The Correct Option is D

Step 1: Conceptualization: This scenario involves conditional probability. Given information (the black die's outcome) narrows the sample space, requiring the calculation of another event's probability within this restricted space.

Step 2: Methodology: Define event A as "the sum exceeding 9" and event B as "the black die showing a 5". The objective is to compute P(A|B), the probability of A given B. The formula is $P(A|B) = \frac{P(A \cap B)}{P(B)}$. A simpler approach is to directly analyze the reduced sample space.

Step 3: Detailed Analysis: Employing the reduced sample space method, consider event B, "the black die resulted in a 5", as having occurred. The possible outcomes are restricted to those where the first die is a 5. The reduced sample space S' is: S' = {(5, 1), (5, 2), (5, 3), (5, 4), (5, 5), (5, 6)}. The total count of outcomes in S' is n(S') = 6.

Next, identify outcomes within S' that satisfy event A, "the sum is greater than 9". Sums for each outcome in S' are:


(5, 1): sum = 6

(5, 2): sum = 7

(5, 3): sum = 8

(5, 4): sum = 9 (not greater than 9)

(5, 5): sum = 10 (greater than 9)

(5, 6): sum = 11 (greater than 9)

Favorable outcomes are {(5, 5), (5, 6)}, totaling 2.

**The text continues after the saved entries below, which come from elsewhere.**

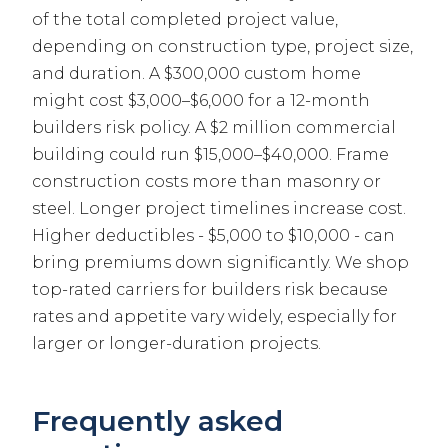
of the total completed project value,
depending on construction type, project size,
and duration. A $300,000 custom home
might cost $3,000–$6,000 for a 12-month
builders risk policy. A $2 million commercial
building could run $15,000–$40,000. Frame
construction costs more than masonry or
steel. Longer project timelines increase cost.
Higher deductibles - $5,000 to $10,000 - can
bring premiums down significantly. We shop
top-rated carriers for builders risk because
rates and appetite vary widely, especially for
larger or longer-duration projects.
Frequently asked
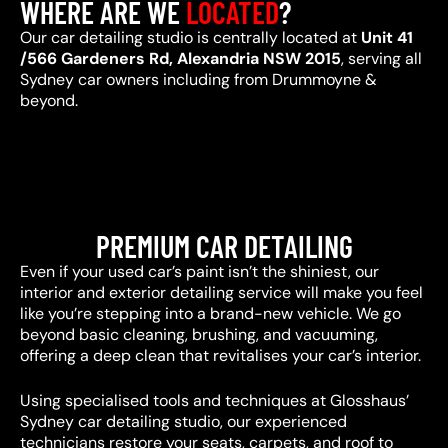
WHERE ARE WE
LOCATED
?
Our car detailing studio is centrally located at
Unit 41
/566 Gardeners Rd, Alexandria NSW 2015
, serving all
Sydney car owners including from Drummoyne &
beyond.
PREMIUM CAR DETAILING
Even if your used car’s paint isn’t the shiniest, our
interior and exterior detailing service will make you feel
like you’re stepping into a brand-new vehicle. We go
beyond basic cleaning, brushing, and vacuuming,
offering a deep clean that revitalises your car’s interior.
Using specialised tools and techniques at Glosshaus’
Sydney car detailing studio, our experienced
technicians restore your seats, carpets, and roof to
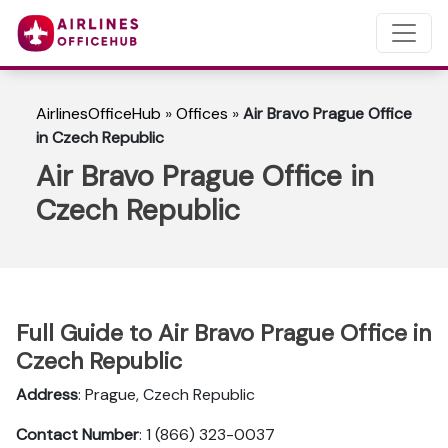
AirlinesOfficeHub
»
Offices
»
Air Bravo Prague Office
in Czech Republic
Air Bravo Prague Office in
Czech Republic
Full Guide to Air Bravo Prague Office in
Czech Republic
Address
: Prague, Czech Republic
Contact Number
: 1 (866) 323-0037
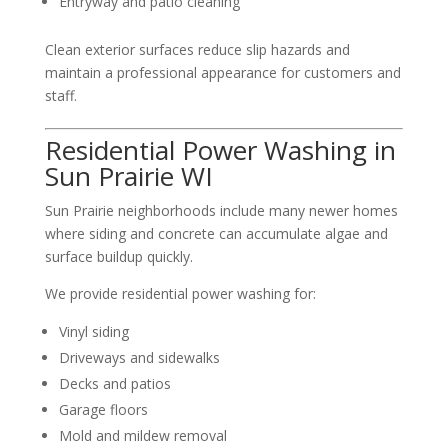
Entryway and patio cleaning
Clean exterior surfaces reduce slip hazards and
maintain a professional appearance for customers and
staff.
Residential Power Washing in
Sun Prairie WI
Sun Prairie neighborhoods include many newer homes
where siding and concrete can accumulate algae and
surface buildup quickly.
We provide residential power washing for:
Vinyl siding
Driveways and sidewalks
Decks and patios
Garage floors
Mold and mildew removal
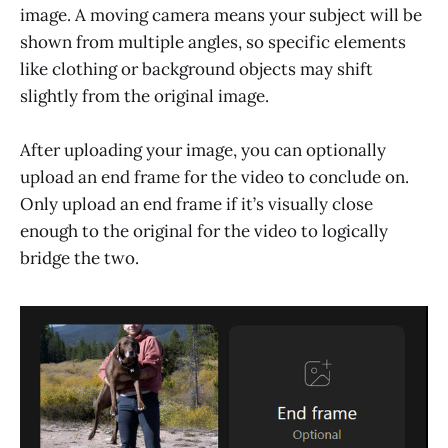
image. A moving camera means your subject will be
shown from multiple angles, so specific elements
like clothing or background objects may shift
slightly from the original image.
After uploading your image, you can optionally
upload an end frame for the video to conclude on.
Only upload an end frame if it’s visually close
enough to the original for the video to logically
bridge the two.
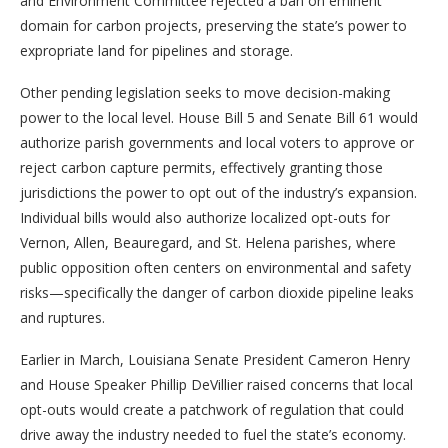
and Environment Committee rejected a ban on eminent
domain for carbon projects, preserving the state’s power to
expropriate land for pipelines and storage.
Other pending legislation seeks to move decision-making
power to the local level. House Bill 5 and Senate Bill 61 would
authorize parish governments and local voters to approve or
reject carbon capture permits, effectively granting those
jurisdictions the power to opt out of the industry’s expansion.
Individual bills would also authorize localized opt-outs for
Vernon, Allen, Beauregard, and St. Helena parishes, where
public opposition often centers on environmental and safety
risks—specifically the danger of carbon dioxide pipeline leaks
and ruptures.
Earlier in March, Louisiana Senate President Cameron Henry
and House Speaker Phillip DeVillier raised concerns that local
opt-outs would create a patchwork of regulation that could
drive away the industry needed to fuel the state’s economy.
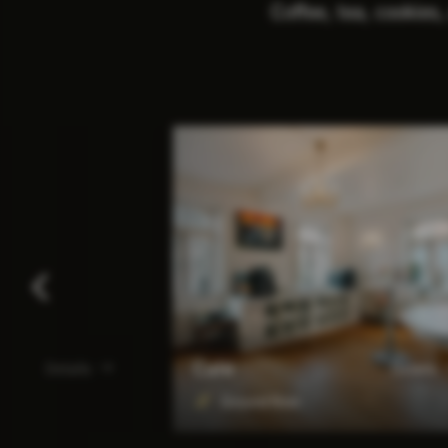
Coffee, tea, cookies,
Café
Details
Details
Ground floor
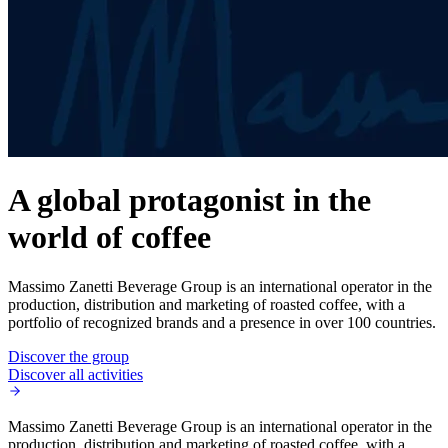
A global protagonist in the
world of coffee
Massimo Zanetti Beverage Group is an international operator in the
production, distribution and marketing of roasted coffee, with a
portfolio of recognized brands and a presence in over 100 countries.
Discover the group
Discover all activities
Massimo Zanetti Beverage Group is an international operator in the
production, distribution and marketing of roasted coffee, with a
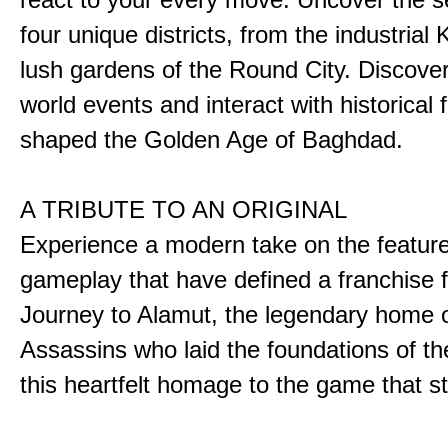
four unique districts, from the industrial 
lush gardens of the Round City. Discover
world events and interact with historical 
shaped the Golden Age of Baghdad.
A TRIBUTE TO AN ORIGINAL
Experience a modern take on the featur
gameplay that have defined a franchise f
Journey to Alamut, the legendary home o
Assassins who laid the foundations of th
this heartfelt homage to the game that sta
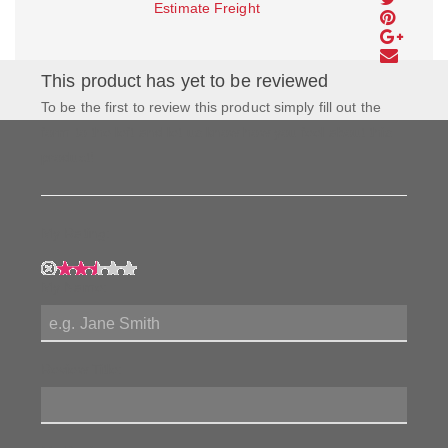
Estimate Freight
This product has yet to be reviewed
To be the first to review this product simply fill out the
form to the left and let us know how you feel about this
product!
My Rating:
My Name:
Review Title:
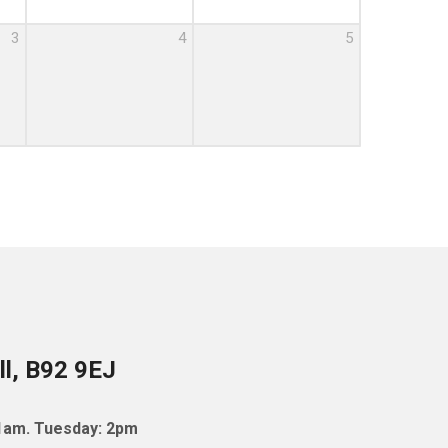
3
4
5
ll, B92 9EJ
11am. Tuesday: 2pm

The probability is calculated as the ratio of favorable outcomes to the total outcomes in the reduced sample space.
\[ P(A|B) = \frac{\text{Number of favorable outcomes}}{\text{Total number of outcomes in reduced sample space}} = \frac{2}{6} = \frac{1}{3} \]

Step 4: Conclusion: The determined probability is $\frac{1{3}$}.